Durch Beschluß vom 01.09.2000 hat das Amtsgericht eine Erweiterung des Aufgabenkreises der Betreuung mit der Begründung abgelehnt, die Betroffene sei aufgrund ihrer fortbestehenden Geschäftsfähigkeit zur Erteilung einer Vollmacht in der Lage, so daß auf dieser Grundlage ihre Vermögensangelegenheiten von ihrem Sohn wahrgenommen werden könnten.

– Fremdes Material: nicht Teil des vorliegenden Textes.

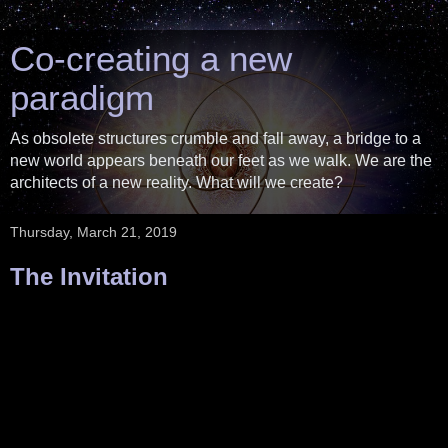
Co-creating a new
paradigm
As obsolete structures crumble and fall away, a bridge to a
new world appears beneath our feet as we walk. We are the
architects of a new reality. What will we create?
Thursday, March 21, 2019
The Invitation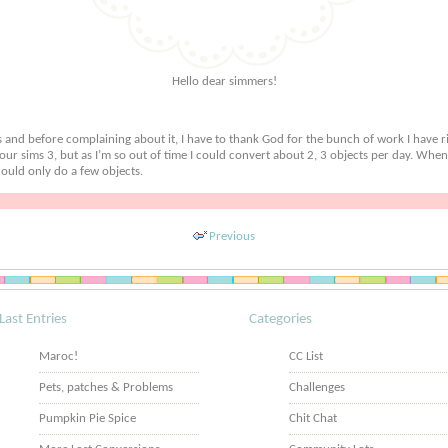
Hello dear simmers!
s and before complaining about it, I have to thank God for the bunch of work I have r
r our sims 3, but as I’m so out of time I could convert about 2, 3 objects per day. When
ould only do a few objects.
Previous
Last Entries
Categories
Maroc!
CC List
Pets, patches & Problems
Challenges
Pumpkin Pie Spice
Chit Chat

Gegen diesen Beschluß hat die Betroffene mit Schriftsatz ihrer Verfahrensbevollmächtigten vom 11.09.2000 Beschwerde eingelegt. Zur Begründung hat sie im wesentlichen geltend gemacht, die Bestellung eines Betreuers auf ihren Antrag sei nicht an das Erfordernis gebunden, für den Aufgabenkreis der einzurichtenden Betreuung ihre Geschäftsunfähigkeit festzustellen.